Print every record exactly, but leave out the pictures.

[Data excerpts]
○ ○ ○ ○ ○ ○ ○

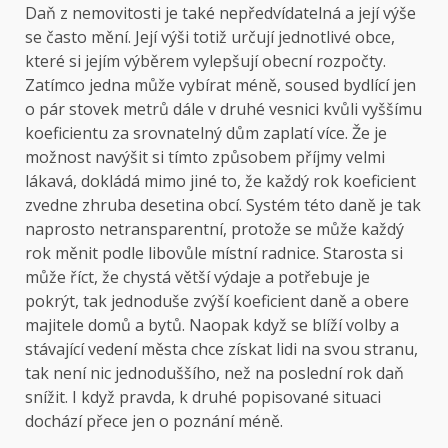
Daň z nemovitosti je také nepředvídatelná a její výše
se často mění. Její výši totiž určují jednotlivé obce,
které si jejím výběrem vylepšují obecní rozpočty.
Zatímco jedna může vybírat méně, soused bydlící jen
o pár stovek metrů dále v druhé vesnici kvůli vyššímu
koeficientu za srovnatelný dům zaplatí více. Že je
možnost navýšit si tímto způsobem příjmy velmi
lákavá, dokládá mimo jiné to, že každý rok koeficient
zvedne zhruba desetina obcí. Systém této daně je tak
naprosto netransparentní, protože se může každý
rok měnit podle libovůle místní radnice. Starosta si
může říct, že chystá větší výdaje a potřebuje je
pokrýt, tak jednoduše zvýší koeficient daně a obere
majitele domů a bytů. Naopak když se blíží volby a
stávající vedení města chce získat lidi na svou stranu,
tak není nic jednoduššího, než na poslední rok daň
snížit. I když pravda, k druhé popisované situaci
dochází přece jen o poznání méně.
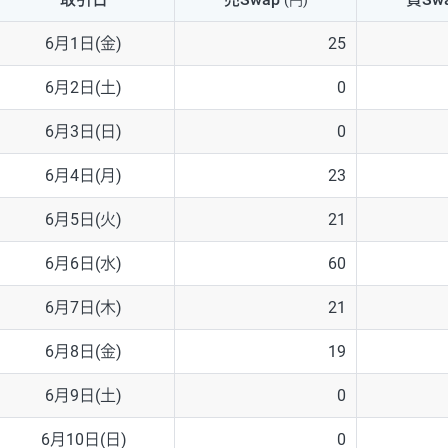
(円)
NZD/USD
41円
6月1日(金)
25
EUR/GBP
71円
6月2日(土)
0
EUR/AUD
103円
6月3日(日)
0
GBP/AUD
43円
6月4日(月)
23
AUD/NZD
66円
6月5日(火)
21
EUR/CHF
111円
6月6日(水)
60
GBP/CHF
220円
6月7日(木)
21
USD/CHF
160円
6月8日(金)
19
6月9日(土)
0
※2026/6/30の当社のスワップポイントおよび、同日の為替レート
※取引証拠金は同日の当社為替レート（ニューヨーククローズ・MIDレ
6月10日(日)
0
※ハンガリーフォリント/円と南アフリカランド/円とメキシコペソ/円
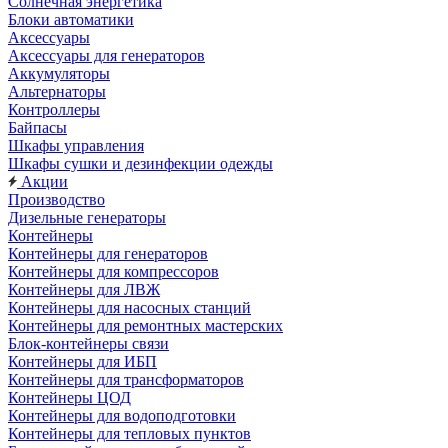
Солнечная энергетика
Блоки автоматики
Аксессуары
Аксессуары для генераторов
Аккумуляторы
Альтернаторы
Контроллеры
Байпасы
Шкафы управления
Шкафы сушки и дезинфекции одежды
Акции
Производство
Дизельные генераторы
Контейнеры
Контейнеры для генераторов
Контейнеры для компрессоров
Контейнеры для ЛВЖ
Контейнеры для насосных станций
Контейнеры для ремонтных мастерских
Блок-контейнеры связи
Контейнеры для ИБП
Контейнеры для трансформаторов
Контейнеры ЦОД
Контейнеры для водоподготовки
Контейнеры для тепловых пунктов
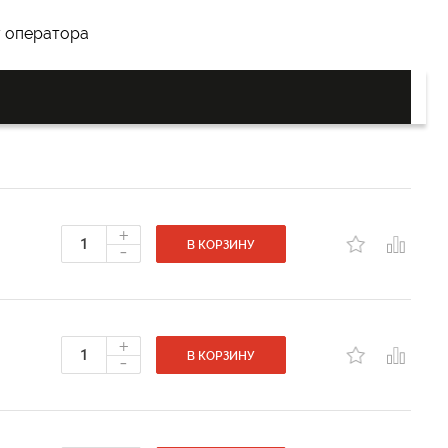
у оператора
+
-
В КОРЗИНУ
+
-
В КОРЗИНУ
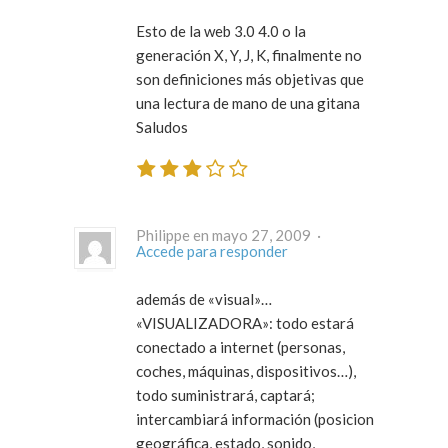
Esto de la web 3.0 4.0 o la
generación X, Y, J, K, finalmente no
son definiciones más objetivas que
una lectura de mano de una gitana
Saludos
Philippe en mayo 27, 2009 ·
Accede para responder
además de «visual»…
«VISUALIZADORA»: todo estará
conectado a internet (personas,
coches, máquinas, dispositivos…),
todo suministrará, captará;
intercambiará información (posicion
geográfica, estado, sonido,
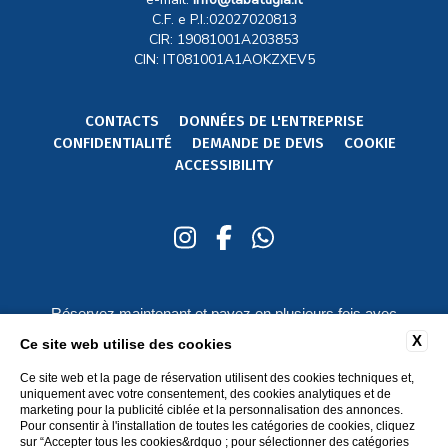
C.F. e P.I.:02027020813
CIR: 19081001A203853
CIN: IT081001A1AOKZXEV5
CONTACTS
DONNÉES DE L'ENTREPRISE
CONFIDENTIALITÉ
DEMANDE DE DEVIS
COOKIE
ACCESSIBILITY
Réservez maintenant et payez en plusieurs fois avec
Scalapay
X
Ce site web utilise des cookies
Ce site web et la page de réservation utilisent des cookies techniques et,
uniquement avec votre consentement, des cookies analytiques et de
marketing pour la publicité ciblée et la personnalisation des annonces.
Pour consentir à l'installation de toutes les catégories de cookies, cliquez
sur “Accepter tous les cookies&rdquo ; pour sélectionner des catégories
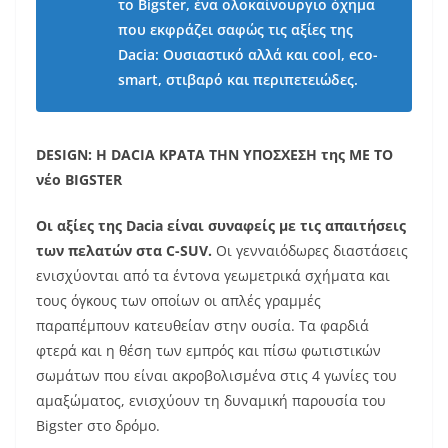
το Bigster, ένα ολοκαίνουργιο όχημα
που εκφράζει σαφώς τις αξίες της
Dacia: Ουσιαστικό αλλά και cool, eco-
smart, στιβαρό και περιπετειώδες.
DESIGN: Η DACIA ΚΡΑΤΑ ΤΗΝ ΥΠΟΣΧΕΣΗ της ΜΕ ΤΟ
νέο BIGSTER
Οι αξίες της Dacia είναι συναφείς με τις απαιτήσεις
των πελατών στα C-SUV.
Οι γενναιόδωρες διαστάσεις
ενισχύονται από τα έντονα γεωμετρικά σχήματα και
τους όγκους των οποίων οι απλές γραμμές
παραπέμπουν κατευθείαν στην ουσία. Τα φαρδιά
φτερά και η θέση των εμπρός και πίσω φωτιστικών
σωμάτων που είναι ακροβολισμένα στις 4 γωνίες του
αμαξώματος, ενισχύουν τη δυναμική παρουσία του
Bigster στο δρόμο.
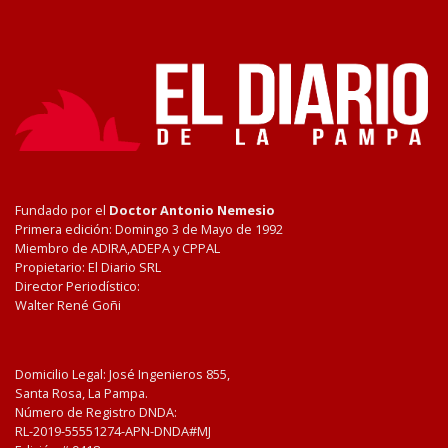
Fundado por el
Doctor Antonio Nemesio
Primera edición: Domingo 3 de Mayo de 1992
Miembro de ADIRA,ADEPA y CPPAL
Propietario: El Diario SRL
Director Periodístico:
Walter René Goñi
Domicilio Legal: José Ingenieros 855,
Santa Rosa, La Pampa.
Número de Registro DNDA:
RL-2019-55551274-APN-DNDA#MJ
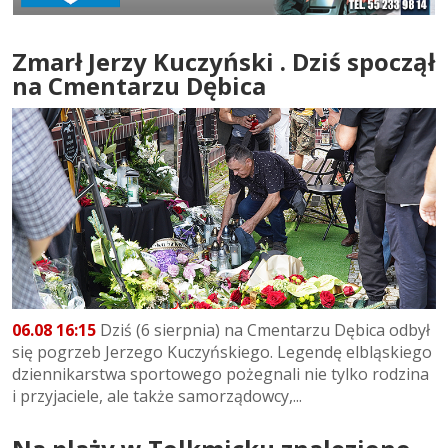
Zmarł Jerzy Kuczyński . Dziś spoczął
na Cmentarzu Dębica
06.08 16:15
Dziś (6 sierpnia) na Cmentarzu Dębica odbył
się pogrzeb Jerzego Kuczyńskiego. Legendę elbląskiego
dziennikarstwa sportowego pożegnali nie tylko rodzina
i przyjaciele, ale także samorządowcy,...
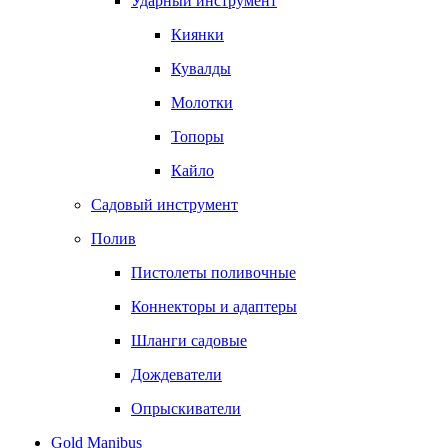
Ударный инструмент
Киянки
Кувалды
Молотки
Топоры
Кайло
Садовый инструмент
Полив
Пистолеты поливочные
Коннекторы и адаптеры
Шланги садовые
Дождеватели
Опрыскиватели
Gold Manibus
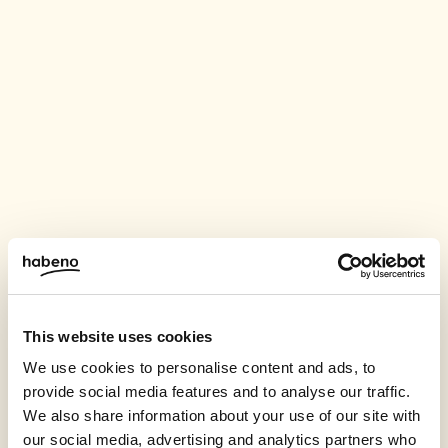
This website uses cookies
We use cookies to personalise content and ads, to
provide social media features and to analyse our traffic.
We also share information about your use of our site with
our social media, advertising and analytics partners who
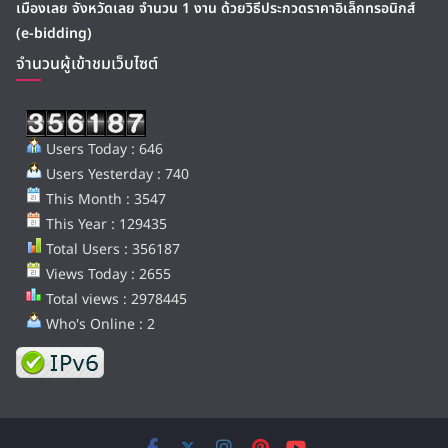
เมืองเลย จังหวัดเลย จำนวน 1 งาน ด้วยวิธีประกวดราคาอิเล็กทรอนิกส์
(e-bidding)
จำนวนผู้เข้าชมเว็บไซต์
Users Today : 646
Users Yesterday : 740
This Month : 3547
This Year : 129435
Total Users : 356187
Views Today : 2655
Total views : 2978445
Who's Online : 2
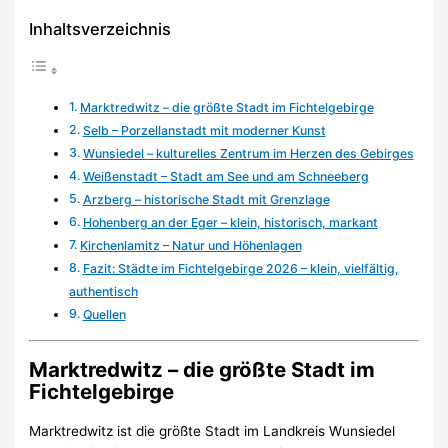
Inhaltsverzeichnis
Marktredwitz – die größte Stadt im Fichtelgebirge
Selb – Porzellanstadt mit moderner Kunst
Wunsiedel – kulturelles Zentrum im Herzen des Gebirges
Weißenstadt – Stadt am See und am Schneeberg
Arzberg – historische Stadt mit Grenzlage
Hohenberg an der Eger – klein, historisch, markant
Kirchenlamitz – Natur und Höhenlagen
Fazit: Städte im Fichtelgebirge 2026 – klein, vielfältig,
authentisch
Quellen
Marktredwitz – die größte Stadt im
Fichtelgebirge
Marktredwitz ist die größte Stadt im Landkreis Wunsiedel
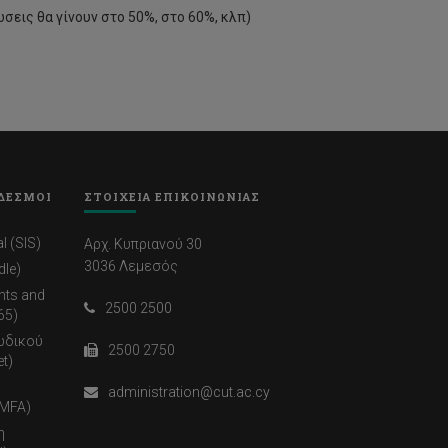
σεις θα γίνουν στο 50%, στο 60%, κλπ)
ΔΕΣΜΟΙ
ΣΤΟΙΧΕΙΑ ΕΠΙΚΟΙΝΩΝΙΑΣ
l (SIS)
Αρχ. Κυπριανού 30
3036 Λεμεσός
dle)
nts and
2500 2500
65)
ωδικού
2500 2750
t)
administration@cut.ac.cy
(MFA)
η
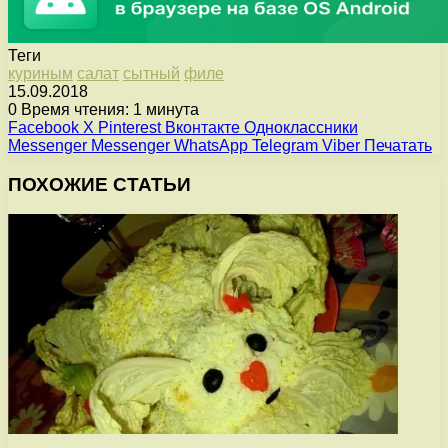
Теги
куриным
салат
сытный
филе
15.09.2018
0
Время чтения: 1 минута
Facebook
X
Pinterest
Вконтакте
Одноклассники
Messenger
Messenger
WhatsApp
Telegram
Viber
Печатать
ПОХОЖИЕ СТАТЬИ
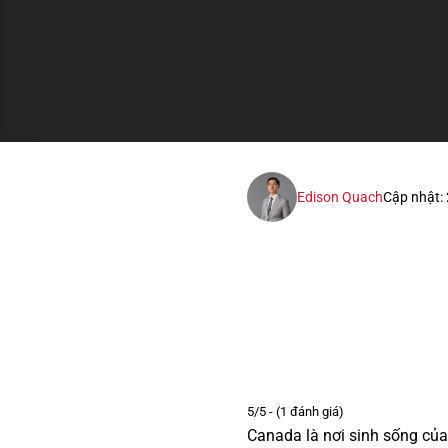
Edison Quach
Cập nhật:
5/5 - (1 đánh giá)
Canada là nơi sinh sống củ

○ ○ ○ ○ ○ ○ ○

SOLUTION TO THIS PROBLEM ->
Daň z nemovitosti je také nepředvídatelná a její výše
se často mění. Její výši totiž určují jednotlivé obce,
které si jejím výběrem vylepšují obecní rozpočty.
Zatímco jedna může vybírat méně, soused bydlící jen
o pár stovek metrů dále v druhé vesnici kvůli vyššímu
koeficientu za srovnatelný dům zaplatí více. Že je
možnost navýšit si tímto způsobem příjmy velmi
lákavá, dokládá mimo jiné to, že každý rok koeficient
zvedne zhruba desetina obcí. Systém této daně je tak
naprosto netransparentní, protože se může každý
rok měnit podle libovůle místní radnice. Starosta si
může říct, že chystá větší výdaje a potřebuje je
pokrýt, tak jednoduše zvýší koeficient daně a obere
majitele domů a bytů. Naopak když se blíží volby a
stávající vedení města chce získat lidi na svou stranu,
tak není nic jednoduššího, než na poslední rok daň
snížit. I když pravda, k druhé popisované situaci
dochází přece jen o poznání méně.
(円)
NZD/USD
41円
6月1日(金)
25
EUR/GBP
71円
6月2日(土)
0
EUR/AUD
103円
6月3日(日)
0
GBP/AUD
43円
6月4日(月)
23
AUD/NZD
66円
6月5日(火)
21
EUR/CHF
111円
6月6日(水)
60
GBP/CHF
220円
6月7日(木)
21
USD/CHF
160円
6月8日(金)
19
6月9日(土)
0
※2026/6/30の当社のスワップポイントおよび、同日の為替レート
※取引証拠金は同日の当社為替レート（ニューヨーククローズ・MIDレ
6月10日(日)
0
※ハンガリーフォリント/円と南アフリカランド/円とメキシコペソ/円
Солнечная энергетика
Блоки автоматики
Аксессуары
Аксессуары для генераторов
Аккумуляторы
Альтернаторы
Контроллеры
Байпасы
Шкафы управления
Шкафы сушки и дезинфекции одежды
Акции
Производство
Дизельные генераторы
Контейнеры
Контейнеры для генераторов
Контейнеры для компрессоров
Контейнеры для ЛВЖ
Контейнеры для насосных станций
Контейнеры для ремонтных мастерских
Блок-контейнеры связи
Контейнеры для ИБП
Контейнеры для трансформаторов
Контейнеры ЦОД
Контейнеры для водоподготовки
Контейнеры для тепловых пунктов
у оператора
+
-
В КОРЗИНУ
+
-
В КОРЗИНУ
Esto de la web 3.0 4.0 o la
generación X, Y, J, K, finalmente no
son definiciones más objetivas que
una lectura de mano de una gitana
Saludos
Philippe en mayo 27, 2009 ·
Accede para responder
además de «visual»…
«VISUALIZADORA»: todo estará
conectado a internet (personas,
coches, máquinas, dispositivos…),
todo suministrará, captará;
intercambiará información (posicion
geográfica, estado, sonido,
C.F. e P.I.:02027020813
CIR: 19081001A203853
CIN: IT081001A1AOKZXEV5
CONTACTS
DONNÉES DE L'ENTREPRISE
CONFIDENTIALITÉ
DEMANDE DE DEVIS
COOKIE
ACCESSIBILITY
Réservez maintenant et payez en plusieurs fois avec
Scalapay
X
Ce site web utilise des cookies
Ce site web et la page de réservation utilisent des cookies techniques et,
uniquement avec votre consentement, des cookies analytiques et de
marketing pour la publicité ciblée et la personnalisation des annonces.
Pour consentir à l'installation de toutes les catégories de cookies, cliquez
sur “Accepter tous les cookies&rdquo ; pour sélectionner des catégories
το Bigster, ένα ολοκαίνουργιο όχημα
που εκφράζει σαφώς τις αξίες της
Dacia: Ουσιαστικό αλλά και cool, eco-
smart, στιβαρό και περιπετειώδες.
DESIGN: Η DACIA ΚΡΑΤΑ ΤΗΝ ΥΠΟΣΧΕΣΗ της ΜΕ ΤΟ
νέο BIGSTER
Οι αξίες της Dacia είναι συναφείς με τις απαιτήσεις
των πελατών στα C-SUV.
Οι γενναιόδωρες διαστάσεις
ενισχύονται από τα έντονα γεωμετρικά σχήματα και
τους όγκους των οποίων οι απλές γραμμές
παραπέμπουν κατευθείαν στην ουσία. Τα φαρδιά
φτερά και η θέση των εμπρός και πίσω φωτιστικών
σωμάτων που είναι ακροβολισμένα στις 4 γωνίες του
αμαξώματος, ενισχύουν τη δυναμική παρουσία του
Bigster στο δρόμο.
Fundado por el
Doctor Antonio Nemesio
Primera edición: Domingo 3 de Mayo de 1992
Miembro de ADIRA,ADEPA y CPPAL
Propietario: El Diario SRL
Director Periodístico:
Walter René Goñi
Domicilio Legal: José Ingenieros 855,
Santa Rosa, La Pampa.
Número de Registro DNDA:
RL-2019-55551274-APN-DNDA#MJ
Zmarł Jerzy Kuczyński . Dziś spoczął
na Cmentarzu Dębica
06.08 16:15
Dziś (6 sierpnia) na Cmentarzu Dębica odbył
się pogrzeb Jerzego Kuczyńskiego. Legendę elbląskiego
dziennikarstwa sportowego pożegnali nie tylko rodzina
i przyjaciele, ale także samorządowcy,...
Ударный инструмент
Киянки
Кувалды
Молотки
Топоры
Кайло
Садовый инструмент
Полив
Пистолеты поливочные
Коннекторы и адаптеры
Шланги садовые
Дождеватели
Опрыскиватели
Gold Manibus
This website uses cookies
We use cookies to personalise content and ads, to
provide social media features and to analyse our traffic.
We also share information about your use of our site with
our social media, advertising and analytics partners who
เมืองเลย จังหวัดเลย จำนวน 1 งาน ด้วยวิธีประกวดราคาอิเล็กทรอนิกส์
(e-bidding)
จำนวนผู้เข้าชมเว็บไซต์
Users Today : 646
Users Yesterday : 740
This Month : 3547
This Year : 129435
Total Users : 356187
Views Today : 2655
Total views : 2978445
Who's Online : 2
Inhaltsverzeichnis
Marktredwitz – die größte Stadt im Fichtelgebirge
Selb – Porzellanstadt mit moderner Kunst
Wunsiedel – kulturelles Zentrum im Herzen des Gebirges
Weißenstadt – Stadt am See und am Schneeberg
Arzberg – historische Stadt mit Grenzlage
Hohenberg an der Eger – klein, historisch, markant
Kirchenlamitz – Natur und Höhenlagen
Fazit: Städte im Fichtelgebirge 2026 – klein, vielfältig,
authentisch
Quellen
Marktredwitz – die größte Stadt im
Fichtelgebirge
Marktredwitz ist die größte Stadt im Landkreis Wunsiedel
σεις θα γίνουν στο 50%, στο 60%, κλπ)
ΔΕΣΜΟΙ
ΣΤΟΙΧΕΙΑ ΕΠΙΚΟΙΝΩΝΙΑΣ
l (SIS)
Αρχ. Κυπριανού 30
3036 Λεμεσός
dle)
nts and
2500 2500
65)
ωδικού
2500 2750
t)
administration@cut.ac.cy
(MFA)
η
Теги
куриным
салат
сытный
филе
15.09.2018
0
Время чтения: 1 минута
Facebook
X
Pinterest
Вконтакте
Одноклассники
Messenger
Messenger
WhatsApp
Telegram
Viber
Печатать
ПОХОЖИЕ СТАТЬИ
Edison Quach
Cập nhật:
5/5 - (1 đánh giá)
Canada là nơi sinh sống củ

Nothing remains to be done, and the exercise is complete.